[What to work on] Exactly as shown below, retype every line of the data.

--- Task material Enclosed Below ---

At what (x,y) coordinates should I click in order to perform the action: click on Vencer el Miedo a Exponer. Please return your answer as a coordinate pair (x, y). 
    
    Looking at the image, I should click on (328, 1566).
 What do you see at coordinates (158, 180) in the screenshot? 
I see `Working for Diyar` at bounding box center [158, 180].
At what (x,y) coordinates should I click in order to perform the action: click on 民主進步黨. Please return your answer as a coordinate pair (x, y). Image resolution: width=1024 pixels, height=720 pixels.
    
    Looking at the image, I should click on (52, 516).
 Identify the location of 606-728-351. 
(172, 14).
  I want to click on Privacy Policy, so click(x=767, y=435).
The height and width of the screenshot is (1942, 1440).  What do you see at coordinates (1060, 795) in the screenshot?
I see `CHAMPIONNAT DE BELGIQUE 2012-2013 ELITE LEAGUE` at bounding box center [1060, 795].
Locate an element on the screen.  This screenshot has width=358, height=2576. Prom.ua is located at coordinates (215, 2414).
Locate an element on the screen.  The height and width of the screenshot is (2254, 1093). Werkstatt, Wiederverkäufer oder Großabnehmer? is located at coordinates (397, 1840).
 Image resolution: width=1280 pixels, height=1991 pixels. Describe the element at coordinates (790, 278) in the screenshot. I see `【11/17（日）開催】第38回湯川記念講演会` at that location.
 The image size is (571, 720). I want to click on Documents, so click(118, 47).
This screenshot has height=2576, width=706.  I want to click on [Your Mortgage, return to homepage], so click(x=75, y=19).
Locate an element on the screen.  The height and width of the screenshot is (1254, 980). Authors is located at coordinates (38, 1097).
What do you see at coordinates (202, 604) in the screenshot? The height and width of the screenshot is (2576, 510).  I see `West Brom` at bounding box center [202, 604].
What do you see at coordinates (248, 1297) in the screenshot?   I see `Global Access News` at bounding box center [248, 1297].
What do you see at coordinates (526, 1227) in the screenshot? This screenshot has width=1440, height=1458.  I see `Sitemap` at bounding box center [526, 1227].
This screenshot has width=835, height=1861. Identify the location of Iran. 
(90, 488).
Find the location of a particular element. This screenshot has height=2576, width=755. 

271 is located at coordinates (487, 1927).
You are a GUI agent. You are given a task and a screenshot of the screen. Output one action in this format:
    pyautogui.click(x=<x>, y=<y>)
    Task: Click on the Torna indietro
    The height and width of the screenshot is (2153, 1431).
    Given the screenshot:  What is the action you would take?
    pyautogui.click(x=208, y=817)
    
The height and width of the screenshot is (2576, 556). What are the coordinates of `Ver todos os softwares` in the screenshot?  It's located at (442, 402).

--- End of Enclosed Task material ---

[Solution for this task]
At what (x,y) coordinates should I click in order to perform the action: click on Vencer el Miedo a Exponer. Please return your answer as a coordinate pair (x, y). 
    
    Looking at the image, I should click on (328, 1566).
 What do you see at coordinates (158, 180) in the screenshot? 
I see `Working for Diyar` at bounding box center [158, 180].
At what (x,y) coordinates should I click in order to perform the action: click on 民主進步黨. Please return your answer as a coordinate pair (x, y). Image resolution: width=1024 pixels, height=720 pixels.
    
    Looking at the image, I should click on (52, 516).
 Identify the location of 606-728-351. 
(172, 14).
  I want to click on Privacy Policy, so click(x=767, y=435).
The height and width of the screenshot is (1942, 1440).  What do you see at coordinates (1060, 795) in the screenshot?
I see `CHAMPIONNAT DE BELGIQUE 2012-2013 ELITE LEAGUE` at bounding box center [1060, 795].
Locate an element on the screen.  This screenshot has width=358, height=2576. Prom.ua is located at coordinates (215, 2414).
Locate an element on the screen.  The height and width of the screenshot is (2254, 1093). Werkstatt, Wiederverkäufer oder Großabnehmer? is located at coordinates (397, 1840).
 Image resolution: width=1280 pixels, height=1991 pixels. Describe the element at coordinates (790, 278) in the screenshot. I see `【11/17（日）開催】第38回湯川記念講演会` at that location.
 The image size is (571, 720). I want to click on Documents, so click(118, 47).
This screenshot has height=2576, width=706.  I want to click on [Your Mortgage, return to homepage], so click(x=75, y=19).
Locate an element on the screen.  The height and width of the screenshot is (1254, 980). Authors is located at coordinates (38, 1097).
What do you see at coordinates (202, 604) in the screenshot? The height and width of the screenshot is (2576, 510).  I see `West Brom` at bounding box center [202, 604].
What do you see at coordinates (248, 1297) in the screenshot?   I see `Global Access News` at bounding box center [248, 1297].
What do you see at coordinates (526, 1227) in the screenshot? This screenshot has width=1440, height=1458.  I see `Sitemap` at bounding box center [526, 1227].
This screenshot has width=835, height=1861. Identify the location of Iran. 
(90, 488).
Find the location of a particular element. This screenshot has height=2576, width=755. 

271 is located at coordinates (487, 1927).
You are a GUI agent. You are given a task and a screenshot of the screen. Output one action in this format:
    pyautogui.click(x=<x>, y=<y>)
    Task: Click on the Torna indietro
    The height and width of the screenshot is (2153, 1431).
    Given the screenshot:  What is the action you would take?
    pyautogui.click(x=208, y=817)
    
The height and width of the screenshot is (2576, 556). What are the coordinates of `Ver todos os softwares` in the screenshot?  It's located at (442, 402).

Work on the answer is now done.